半世紀の潜伏…姿現した過激派最高幹部 背景に世代間対立? 警察当局は注視

「内部対立」が背景か

 清水議長が表舞台に戻った背景について、中核派の広報担当者は「平成27年の大会で定めた活動方針に重大な誤りがあったため」と説明する。方針の決定過程には清水議長も関わっており、「本人から反省の意を示したいとの意向が寄せられた」という。

 実際、集会で清水議長は長年の非公然活動について「労働者階級の勝利」などと成果を強調しつつ、組織の衰退や混乱を「自らの責任」と自己批判した。

 一方、公安関係者は「深刻な内部対立が原因」と指摘する。昨年以降、地方組織幹部の不祥事が続発し処分の方向性で意見が対立。さらに労働運動をめぐる方針の違いも相まって党中央の執行部と地方組織の衝突が激化し、追い込まれた執行部は解任されたという。

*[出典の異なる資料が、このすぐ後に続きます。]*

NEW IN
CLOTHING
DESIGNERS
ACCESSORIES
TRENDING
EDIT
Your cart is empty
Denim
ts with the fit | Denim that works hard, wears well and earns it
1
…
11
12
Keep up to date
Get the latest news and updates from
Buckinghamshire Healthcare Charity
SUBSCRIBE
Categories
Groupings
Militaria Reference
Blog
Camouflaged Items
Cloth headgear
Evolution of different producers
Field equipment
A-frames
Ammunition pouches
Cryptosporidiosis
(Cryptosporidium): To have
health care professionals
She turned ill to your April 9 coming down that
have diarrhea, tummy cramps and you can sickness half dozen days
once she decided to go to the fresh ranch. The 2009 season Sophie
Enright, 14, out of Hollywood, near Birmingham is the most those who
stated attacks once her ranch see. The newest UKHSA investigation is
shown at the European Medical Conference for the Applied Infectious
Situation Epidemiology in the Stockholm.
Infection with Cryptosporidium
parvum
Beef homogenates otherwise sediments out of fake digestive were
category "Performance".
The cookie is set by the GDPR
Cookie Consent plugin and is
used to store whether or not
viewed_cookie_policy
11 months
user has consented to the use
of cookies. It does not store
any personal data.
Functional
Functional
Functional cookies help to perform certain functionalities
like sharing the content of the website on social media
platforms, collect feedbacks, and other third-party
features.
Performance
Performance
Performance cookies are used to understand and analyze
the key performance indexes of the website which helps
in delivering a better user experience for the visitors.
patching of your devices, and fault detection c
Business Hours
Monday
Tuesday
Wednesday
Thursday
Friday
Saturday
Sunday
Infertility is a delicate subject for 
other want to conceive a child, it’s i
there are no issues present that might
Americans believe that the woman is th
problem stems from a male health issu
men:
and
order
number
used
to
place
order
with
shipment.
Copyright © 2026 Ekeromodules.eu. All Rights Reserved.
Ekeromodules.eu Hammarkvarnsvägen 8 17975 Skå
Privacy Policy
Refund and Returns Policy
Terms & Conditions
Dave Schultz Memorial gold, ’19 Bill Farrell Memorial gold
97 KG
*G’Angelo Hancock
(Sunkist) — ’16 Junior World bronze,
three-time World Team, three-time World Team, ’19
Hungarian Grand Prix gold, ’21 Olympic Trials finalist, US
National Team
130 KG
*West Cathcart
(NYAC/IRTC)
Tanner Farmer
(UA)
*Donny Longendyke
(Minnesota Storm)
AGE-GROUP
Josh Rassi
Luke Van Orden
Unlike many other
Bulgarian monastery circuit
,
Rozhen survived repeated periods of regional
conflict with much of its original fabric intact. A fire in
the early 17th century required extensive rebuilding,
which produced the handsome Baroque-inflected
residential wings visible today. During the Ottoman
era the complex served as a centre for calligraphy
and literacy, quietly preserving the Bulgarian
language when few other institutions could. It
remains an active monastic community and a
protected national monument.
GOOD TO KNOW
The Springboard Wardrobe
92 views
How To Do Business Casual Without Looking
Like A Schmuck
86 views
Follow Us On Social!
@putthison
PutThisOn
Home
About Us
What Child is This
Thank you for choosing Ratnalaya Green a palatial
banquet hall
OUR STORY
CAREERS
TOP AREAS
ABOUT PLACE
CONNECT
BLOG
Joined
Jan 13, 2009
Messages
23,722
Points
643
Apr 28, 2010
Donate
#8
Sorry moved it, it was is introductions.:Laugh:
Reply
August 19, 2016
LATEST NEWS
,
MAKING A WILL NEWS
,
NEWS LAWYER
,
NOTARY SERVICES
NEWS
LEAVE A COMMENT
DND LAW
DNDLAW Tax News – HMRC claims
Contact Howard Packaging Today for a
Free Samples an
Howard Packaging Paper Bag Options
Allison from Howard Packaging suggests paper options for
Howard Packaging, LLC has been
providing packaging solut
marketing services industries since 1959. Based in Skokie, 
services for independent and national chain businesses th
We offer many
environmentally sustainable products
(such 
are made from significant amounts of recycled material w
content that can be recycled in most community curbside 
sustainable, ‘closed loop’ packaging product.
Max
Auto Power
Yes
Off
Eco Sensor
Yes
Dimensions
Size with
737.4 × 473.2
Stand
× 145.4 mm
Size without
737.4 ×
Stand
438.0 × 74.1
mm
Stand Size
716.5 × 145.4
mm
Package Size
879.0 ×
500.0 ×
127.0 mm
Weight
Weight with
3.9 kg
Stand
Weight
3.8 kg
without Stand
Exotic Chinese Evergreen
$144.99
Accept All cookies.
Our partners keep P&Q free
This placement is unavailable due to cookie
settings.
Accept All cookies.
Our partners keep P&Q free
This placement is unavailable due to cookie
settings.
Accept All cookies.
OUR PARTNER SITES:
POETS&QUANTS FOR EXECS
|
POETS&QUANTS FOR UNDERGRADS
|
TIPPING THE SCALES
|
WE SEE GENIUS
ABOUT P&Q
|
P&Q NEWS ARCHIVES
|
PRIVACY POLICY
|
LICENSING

 ただ、新執行部も暫定の位置づけで、最高指導者である「清水議長の自己批判」を求める声は根強く、組織分裂の危機感もあり公の場に登場させる機運が高まったとみられる。また、清水議長は長年、住民登録がなかったが、集会直前に中核派が拠点を置く「前進社」(江戸川区)を住所地とし、住民票を復活させたという。

 警察関係者は「最古参の清水議長が登場し反省を示すことで組織の引き締めを狙ったのではないか」とみている。

若手に鬱積?ヤジも…

 再登場した清水議長への組織内の評価は賛否が交錯したという。背景には「世代間格差」があるようだ。

 警察当局は、中核派が約4700人を擁するとみているが、他の過激派と同様に縮小傾向が続く。過去の凄惨(せいさん)なゲリラや内ゲバで危険視され、世論などの支持を失った反省から、労働運動や差別問題などをテーマにした「ソフト路線」にシフトし、若者をターゲットに、インターネットへ動画をあげるなどしている。

 だが、新型コロナウイルスによる自粛の影響などから「重要なリクルートの場である大学でも悲惨な結果」(関係者)に直面。世論の支持が広がらない現状に、若手活動家らが執行部への不満を高めているともされる。

 組織内では、そもそもソフト路線に転換したのに、多大なコストを払って清水議長を匿い続け、危険な組織と印象付けられる矛盾が指摘されていたという。集会でも、清水議長に近い世代が好意的に迎えて拍手を送る一方、活動を直接知らない世代は批判的で、ヤジも飛んだという。

 中核派は、潜伏中の詳細は明かしていないが今後、非公開で開催予定の大会で清水議長が任を解かれ、新議長が選出されるとの予測もある。警察当局は、中核派が今後も暴力性や党派性を隠して勢力拡大を図ると分析しており、慎重に情勢を注視している。